What Was Your ‘Gateway Drug’ Into The Classic Car World?
Most of us have had the “sickness” for longer than we can remember. So obsessed with the automobile, we’re unable to recall the short period in our life prior to when these machines didn’t consume our every moment. My petrolhead grandfather and great grandfather were the first to really introduce me to pre-war and classic automobiles. Gifted models of a 1950 Mercury coupe and 1965 Shelby AC Cobra 427 were the first petrolhead seeds planted, but it would be years before I fully appreciated vintage tin like I do today.
The LEGO Tupperware bins grew alongside the Hot Wheels collection. It wasn’t long before I had subscriptions to Car And Driver, Motor Trend, and Automobile Magazine. These texts unquestionably shaped my taste towards modern automobiles, and looking back it’s easy to see why. Growing up in the ’90s and early ’00s, I read about some incredible technological and mechanical progression. From safety advancements, to relentless horsepower wars between rival manufacturers, it was a monumental era for automobiles of every type.
I became obsessed with zero-to-60 and quarter mile times, horsepower-per-liter comparisons, and skid pad g-force test results. They were the reasons I read about cars—the endless one-upmanship was intriguing. What new supercar has the highest top speed? Which mid-sized performance sedan stops the quickest? Why aren’t we getting that model in the United States? These were the kind of questions I craved answers for. I had to know these things…until I got my driver’s license.
Suddenly I realized, these figures weren’t really all that important. I still loved new vehicles stuffed with gee-whiz tech, but my desire to mentally archive every tidbit of performance data virtually disappeared overnight after obtaining my golden ticket to the open road.
The more I drove, the less I cared for adding arrows to my bench-racing quiver. Instead of memorizing useless statistics, I searched for more brake bite, heavier tactile feedback from the helm, and palpable throttle response through the accelerator pedal cable. I became hooked on tangible driving, not sheer speed but through the sensation of speed—something numerical figures aren’t necessarily directly correlated with. It was a turning point: I was no longer a car enthusiast—I became a driving enthusiast. This was when my interest in modern began to fade.

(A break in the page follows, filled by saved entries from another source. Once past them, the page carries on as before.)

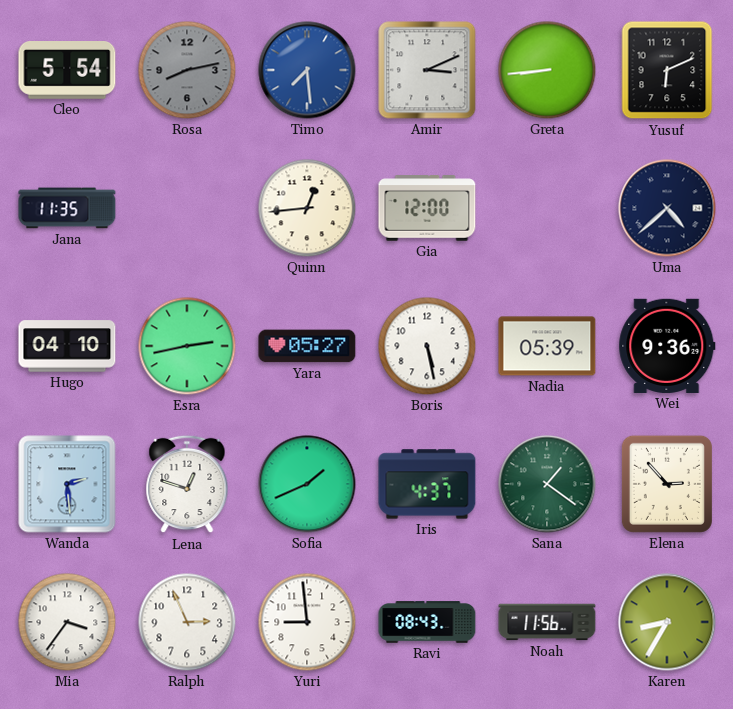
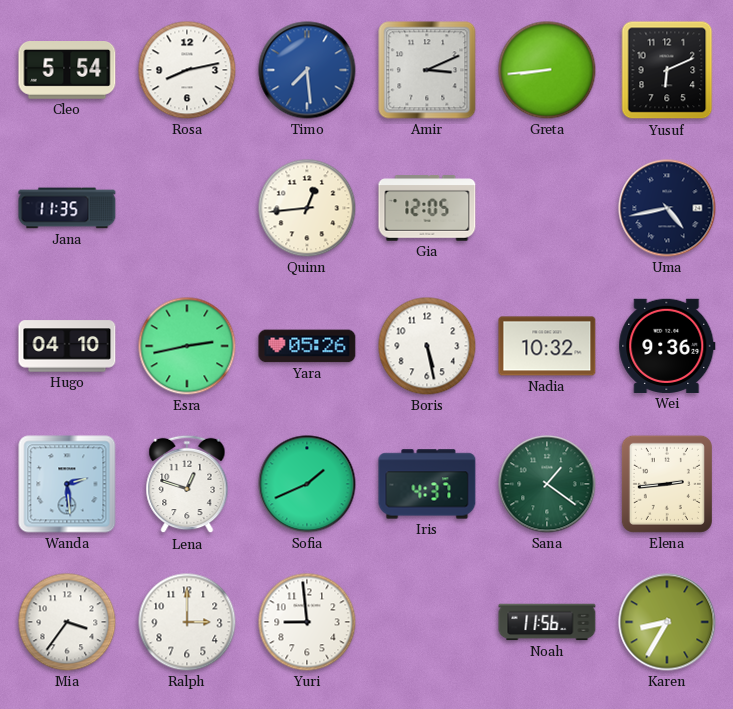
Rosa dial: grey -> white
Gia: 12:00 -> 12:05
Uma: 4:38 -> 4:43
Yara: 05:27 -> 05:26
Nadia: 05:39 -> 10:32
Elena: 2:53 -> 2:44
Ralph: 2:56 -> 3:00
Ravi: 08:43 -> none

Another factor that played a large part in preferring classics was when I started spinning wrenches. My parents didn’t work on their own cars, leaving me teacher-less in the arts of garage life. I did buy a Haynes manual and with some equally talentless but eager wrench turning friends, we learned the good-old-fashion way: through trial and error. Old cars are—for the most part—easy to work on. Ever pop the hood on a modern car? They may as well be powered by nuclear reactors—I haven’t the slightest clue what’s under all that plastic cladding and have no inclination to attempt working on them.
It’s only gotten worse (better) as I’ve gotten older. I’ve been fortunate enough to drive a lot of great classics and over the years I’ve even been lucky enough to purchase a few of my own—a tired Datsun pickup, a Japanese royal taxi, and a dilapidated Alfa stepnose project. It seems with every aging day my preference for classics grows tenfold. I’m not entirely sure when my partiality flipped, but I speculate it began when I started driving and, subsequently, starting [trying] to fix my own car. Today, I know my reaction to a modern performance car is an acknowledgement at best, “Annnd… there’s another F12berlinetta,” versus when I see, say, a jalopy British roadster, “Honey, look! It’s a [barely running] MGB GT!”—I have such an irrational love for those buggers.
For me, I’d say it’s been a progressive change in taste. I’ve always had a liking for classics but they weren’t always where my allegiance was. I want to hear from you—when did you start lusting after classics? Have you always preferred older cars, or was there a moment that changed your passion?